The new plan would total $7.6 billion in property tax cuts over the first five years, rather than as mush as $16 billion expected from a proposed super homestead exemption constitutional amendment question from the Jan. 29th ballot, lawmakers and Gov. Charlie Crist have been forced to decide whether to replace the super exemption question o the ballot or fight the judge's decision in appellate court.

Crist said another property tax session would take place "soon" before the Oct. 31st deadline lawmakers face to put a new proposal on the Jan. 29th presidential primary ballot. Lawmakers can place questions on ballots no less than 90 days prior to the election in question.

Top Capital leaders said privately that the fourth special session of the year, or even an extension of the ongoing session to cut the budget, could begin Friday and wrap up by Monday.

The new plan would give Crist two solutions that he campaigned for last year, doubling the homestead exemption and portability.

"In some form or fashion virtually everyone's embraced it, "Crist said, but then added: "The caveat I have is: in some form or fashion."

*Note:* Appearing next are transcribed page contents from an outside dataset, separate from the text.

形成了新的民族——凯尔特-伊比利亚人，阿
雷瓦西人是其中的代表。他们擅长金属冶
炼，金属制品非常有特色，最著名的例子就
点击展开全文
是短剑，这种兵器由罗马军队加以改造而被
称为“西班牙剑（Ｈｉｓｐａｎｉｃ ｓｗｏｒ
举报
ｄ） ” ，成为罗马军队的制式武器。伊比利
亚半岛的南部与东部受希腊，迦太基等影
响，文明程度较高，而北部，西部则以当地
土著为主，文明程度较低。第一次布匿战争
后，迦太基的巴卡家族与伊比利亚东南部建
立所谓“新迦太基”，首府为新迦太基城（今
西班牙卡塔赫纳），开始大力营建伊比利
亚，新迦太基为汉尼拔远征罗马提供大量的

The forms that seem most likely:

Doubling the $25,000 homestead exemption to $50,000 for local governments, but not for school districts. The second $25,000 exemption would apply to the $50,000-$75,000 increment of property value, not the $25,000-$50,000 piece, so that homesteads worth less than $50,000 would have to pay come county and city property taxes. Homesteads would pay school district property taxes on all but $25,000 of their value. This would account for about $4 billion in tax cuts over five years.

Letting homeowners take their accrued Save Our Homes benefit with them to a new home, but then allowing the new home's assessed value to increase at 8 percent a year until it reaches the value it would have been assessed at under the actual sale price and the Save Our Homes cap. From that point forward, assessment increases again would be limited to the lesser of 3 percent or inflation.

That would mean a tax savings for seven years for someone with $100,000 in accrued Save Our Homes savings who buys a $400,000 home. Under the new plan, the assessed value of the new home would be set at $300,000 and would grow at 8 percent a year until the eighth year, when the assessed value would be $514,147. That's the fist year the assessed value would be greater than $400,000 growing at 3 percent a year, or $491,950.

This part of the plan would account for $3.6 billion of the five-year tax cut.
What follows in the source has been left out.